[Transcribed page contents]
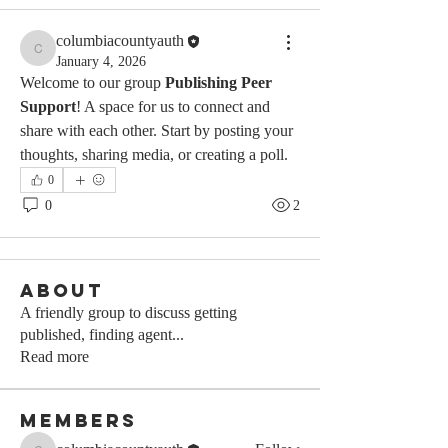
columbiacountyauth
columbiacountyauth
January 4, 2026
Welcome to our group 
Publishing Peer 
Support
! A space for us to connect and 
share with each other. Start by posting your 
thoughts, sharing media, or creating a poll.
0
0
2
About
A friendly group to discuss getting
published, finding agent
...
Read more
Members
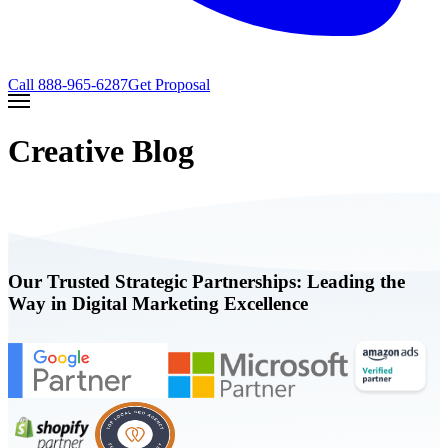
Call
888-965-6287
Get Proposal
Creative Blog
Our Trusted Strategic Partnerships: Leading the
Way in Digital Marketing Excellence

▶ _YOUR INSTRUCTIONS_
Apart from the pictures, every line above must be repeated exactly.

▶ _RESPONSE_
columbiacountyauth
columbiacountyauth
January 4, 2026
Welcome to our group 
Publishing Peer 
Support
! A space for us to connect and 
share with each other. Start by posting your 
thoughts, sharing media, or creating a poll.
0
0
2
About
A friendly group to discuss getting
published, finding agent
...
Read more
Members
Call
888-965-6287
Get Proposal
Creative Blog
Our Trusted Strategic Partnerships: Leading the
Way in Digital Marketing Excellence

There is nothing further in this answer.